Court considers circumstances giving rise to an incident for the purposes of s 3 of the Motor Accidents Compensation Act 1999

Judgment date: 15 December 2010

Galea v Bagtrans Pty Ltd [2010] NSWCA 350

Court of Appeal NSW1

In Brief

  • When determining whether or not a plaintiff has sustained an "injury" for the purposes of s 3 of the Motor Accidents Compensation Act 1999 (MACA), it is not necessary to show that the injury has been caused by an accident. It is sufficient in the alternative that there be an incident which causes the injury.
  • An injury caused by a sudden jolting of a vehicle on a road is sufficient to satisfy the requirements of s 3 of the MACA, however each matter will turn on its own facts.

Background

The appellant, Mr Galea, was employed by Adecco Industrial Pty Ltd (Adecco) which was a labour hire company. Mr Galea was hired out as a truck driver to Bagtrans Pty Ltd (Bagtrans).

In 2003, in the course of Mr Galea's employment, he drove a Mack truck owned by Bagtrans from Sydney to Tarcutta. The seat of the Mack truck caused Mr Galea discomfort driving and he complained to Bagtrans that the seat was defective.

On 14 May 2004 Mr Galea drove the Mack truck from Tarcutta to Yass. During the journey, the seat again caused Mr Galea discomfort and after driving through a stretch of road with potholes, Mr Galea felt three significant jolts and heard his neck crack. Mr Galea pulled the Mack truck over at a truck stop at Yass, contacted Bagtrans and refused to drive the Mack truck the rest of the way home.

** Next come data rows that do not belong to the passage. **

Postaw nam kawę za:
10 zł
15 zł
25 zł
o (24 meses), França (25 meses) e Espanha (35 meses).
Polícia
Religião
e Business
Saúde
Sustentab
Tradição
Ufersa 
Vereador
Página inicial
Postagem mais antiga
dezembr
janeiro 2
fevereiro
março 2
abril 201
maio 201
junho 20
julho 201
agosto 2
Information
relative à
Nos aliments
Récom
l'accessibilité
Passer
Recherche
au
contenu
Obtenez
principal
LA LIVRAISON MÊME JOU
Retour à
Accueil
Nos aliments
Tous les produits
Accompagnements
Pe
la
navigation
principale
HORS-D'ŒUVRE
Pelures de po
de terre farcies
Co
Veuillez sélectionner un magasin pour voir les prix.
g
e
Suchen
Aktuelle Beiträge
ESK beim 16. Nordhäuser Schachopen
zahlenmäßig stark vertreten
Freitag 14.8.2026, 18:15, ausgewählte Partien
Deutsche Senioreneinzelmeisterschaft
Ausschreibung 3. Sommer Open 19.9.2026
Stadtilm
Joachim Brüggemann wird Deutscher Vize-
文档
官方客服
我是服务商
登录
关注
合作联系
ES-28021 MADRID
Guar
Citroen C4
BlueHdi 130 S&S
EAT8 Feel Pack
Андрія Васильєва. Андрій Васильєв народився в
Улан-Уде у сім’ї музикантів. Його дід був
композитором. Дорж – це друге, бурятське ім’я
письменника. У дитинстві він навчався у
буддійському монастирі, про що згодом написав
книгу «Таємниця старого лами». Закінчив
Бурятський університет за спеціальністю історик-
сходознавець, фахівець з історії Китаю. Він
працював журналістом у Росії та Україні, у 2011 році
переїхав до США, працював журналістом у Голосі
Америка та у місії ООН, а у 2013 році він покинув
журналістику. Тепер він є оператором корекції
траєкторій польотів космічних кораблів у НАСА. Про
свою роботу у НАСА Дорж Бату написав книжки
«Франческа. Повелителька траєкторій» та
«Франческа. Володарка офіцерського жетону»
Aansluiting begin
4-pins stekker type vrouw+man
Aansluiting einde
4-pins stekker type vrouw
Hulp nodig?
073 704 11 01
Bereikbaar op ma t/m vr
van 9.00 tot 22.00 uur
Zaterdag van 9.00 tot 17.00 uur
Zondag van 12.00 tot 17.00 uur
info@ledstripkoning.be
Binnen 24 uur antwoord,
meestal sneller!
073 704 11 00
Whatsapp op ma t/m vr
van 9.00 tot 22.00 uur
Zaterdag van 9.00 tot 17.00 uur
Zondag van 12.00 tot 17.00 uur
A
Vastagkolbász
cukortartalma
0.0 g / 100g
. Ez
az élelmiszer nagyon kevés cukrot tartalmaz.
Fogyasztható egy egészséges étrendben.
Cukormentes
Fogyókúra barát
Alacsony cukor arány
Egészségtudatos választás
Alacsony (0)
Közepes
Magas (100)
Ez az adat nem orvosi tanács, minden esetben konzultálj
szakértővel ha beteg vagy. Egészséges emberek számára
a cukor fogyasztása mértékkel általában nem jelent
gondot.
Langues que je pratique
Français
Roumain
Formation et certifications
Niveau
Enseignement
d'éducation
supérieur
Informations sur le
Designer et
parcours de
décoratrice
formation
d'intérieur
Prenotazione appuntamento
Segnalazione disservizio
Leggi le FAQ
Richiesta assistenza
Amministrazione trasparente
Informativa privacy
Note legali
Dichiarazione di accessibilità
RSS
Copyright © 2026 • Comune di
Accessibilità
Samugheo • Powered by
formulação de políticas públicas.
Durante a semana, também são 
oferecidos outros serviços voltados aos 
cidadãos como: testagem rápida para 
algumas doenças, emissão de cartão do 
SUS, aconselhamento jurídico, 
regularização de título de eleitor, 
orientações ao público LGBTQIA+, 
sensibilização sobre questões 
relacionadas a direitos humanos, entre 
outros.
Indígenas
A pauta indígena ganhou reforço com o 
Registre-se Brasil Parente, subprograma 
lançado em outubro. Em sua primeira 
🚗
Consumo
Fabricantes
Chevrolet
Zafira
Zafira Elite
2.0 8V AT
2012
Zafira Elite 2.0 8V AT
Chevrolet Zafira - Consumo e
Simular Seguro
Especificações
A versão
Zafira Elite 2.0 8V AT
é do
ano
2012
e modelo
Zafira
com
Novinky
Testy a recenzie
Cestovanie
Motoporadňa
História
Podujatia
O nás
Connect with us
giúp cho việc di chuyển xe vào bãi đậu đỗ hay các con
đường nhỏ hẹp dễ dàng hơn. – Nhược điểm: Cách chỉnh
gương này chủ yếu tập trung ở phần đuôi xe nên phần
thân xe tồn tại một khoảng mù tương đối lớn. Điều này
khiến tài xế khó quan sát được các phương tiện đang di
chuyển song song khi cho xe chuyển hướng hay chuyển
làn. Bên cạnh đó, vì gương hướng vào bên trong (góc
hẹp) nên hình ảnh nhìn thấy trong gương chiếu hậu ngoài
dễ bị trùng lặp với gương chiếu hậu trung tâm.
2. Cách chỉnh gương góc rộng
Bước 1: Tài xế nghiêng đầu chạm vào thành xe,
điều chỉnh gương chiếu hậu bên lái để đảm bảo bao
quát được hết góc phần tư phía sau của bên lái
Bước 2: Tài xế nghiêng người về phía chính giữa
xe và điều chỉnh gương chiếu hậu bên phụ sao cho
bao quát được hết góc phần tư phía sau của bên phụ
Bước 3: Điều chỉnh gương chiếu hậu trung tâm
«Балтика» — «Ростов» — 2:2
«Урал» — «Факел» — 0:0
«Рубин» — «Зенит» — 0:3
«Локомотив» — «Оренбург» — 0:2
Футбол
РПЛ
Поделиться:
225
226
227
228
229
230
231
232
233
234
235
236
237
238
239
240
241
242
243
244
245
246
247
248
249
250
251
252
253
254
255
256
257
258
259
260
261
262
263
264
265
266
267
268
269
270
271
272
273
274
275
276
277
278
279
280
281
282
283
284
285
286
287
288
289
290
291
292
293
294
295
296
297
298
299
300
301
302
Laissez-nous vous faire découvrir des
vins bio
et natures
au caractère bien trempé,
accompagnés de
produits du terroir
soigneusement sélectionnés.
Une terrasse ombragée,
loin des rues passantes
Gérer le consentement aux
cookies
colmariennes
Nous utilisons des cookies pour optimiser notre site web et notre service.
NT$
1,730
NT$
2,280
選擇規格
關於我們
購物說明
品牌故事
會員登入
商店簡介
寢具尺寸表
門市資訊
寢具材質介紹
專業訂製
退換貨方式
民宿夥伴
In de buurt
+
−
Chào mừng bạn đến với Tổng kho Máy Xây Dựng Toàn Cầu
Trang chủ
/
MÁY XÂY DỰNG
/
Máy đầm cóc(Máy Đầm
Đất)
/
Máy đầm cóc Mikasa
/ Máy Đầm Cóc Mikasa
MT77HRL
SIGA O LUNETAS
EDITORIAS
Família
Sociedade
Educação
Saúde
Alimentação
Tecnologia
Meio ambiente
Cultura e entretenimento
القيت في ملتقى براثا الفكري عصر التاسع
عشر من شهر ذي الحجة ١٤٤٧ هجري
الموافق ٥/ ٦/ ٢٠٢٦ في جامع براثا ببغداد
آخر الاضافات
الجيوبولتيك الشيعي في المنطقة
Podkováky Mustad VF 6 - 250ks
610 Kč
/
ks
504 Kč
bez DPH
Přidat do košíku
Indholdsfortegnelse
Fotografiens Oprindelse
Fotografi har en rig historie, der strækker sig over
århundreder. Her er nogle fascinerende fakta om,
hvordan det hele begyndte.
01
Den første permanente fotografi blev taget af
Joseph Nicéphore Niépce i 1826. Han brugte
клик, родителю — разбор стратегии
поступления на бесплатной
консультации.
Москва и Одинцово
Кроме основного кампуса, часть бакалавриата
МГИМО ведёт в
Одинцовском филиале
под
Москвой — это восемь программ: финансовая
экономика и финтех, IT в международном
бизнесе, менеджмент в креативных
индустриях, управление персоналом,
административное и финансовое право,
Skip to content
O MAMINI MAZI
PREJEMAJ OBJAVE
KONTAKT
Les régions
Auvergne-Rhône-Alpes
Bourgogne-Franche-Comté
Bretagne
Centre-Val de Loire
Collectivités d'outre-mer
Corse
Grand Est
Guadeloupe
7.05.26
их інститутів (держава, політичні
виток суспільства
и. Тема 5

Mr Galea sued Bagtrans and Adecco for damages for personal injuries alleged to have been suffered on 14 May 2004 as a result of driving the Mack truck. The relevant CTP insurer of Bagtrans denied indemnity on the basis that the injuries sustained by Mr Galea were not injuries in accordance with s 3 of the MACA.

The proceedings were heard before her Honour, Judge O'Toole in the District Court who found in favour of Bagtrans, Adecco and the CTP insurer. Mr Galea was ordered to pay the defendant's costs.

Court of Appeal

Mr Galea brought proceedings in the NSW Court of Appeal, appealing against the trial judge's decision.

The majority decision was delivered by Hodgson JA.

Senior Counsel for the CTP insurer, argued that the injury sustained by Mr Galea was neither an accident nor an incident and as a consequence, did not fall under the provisions of s 3 of the MACA.

Justice Hodgson held that the CTP insurer was liable to indemnify Bagtrans under the terms of the Compulsory Third Party Policy covering the Mack truck.

His Honour confirmed that it was not necessary for the purposes of s 3 of the MACA and the definition of "motor accident" that there be an accident. It was sufficient that there be an incident. His Honour held that there was medical evidence that strongly supported the view that the tearing of Mr Galea's ligament was caused by one or more of the three jolts, rather than whilst driving over the 5km to 10km stretch of pot holed road.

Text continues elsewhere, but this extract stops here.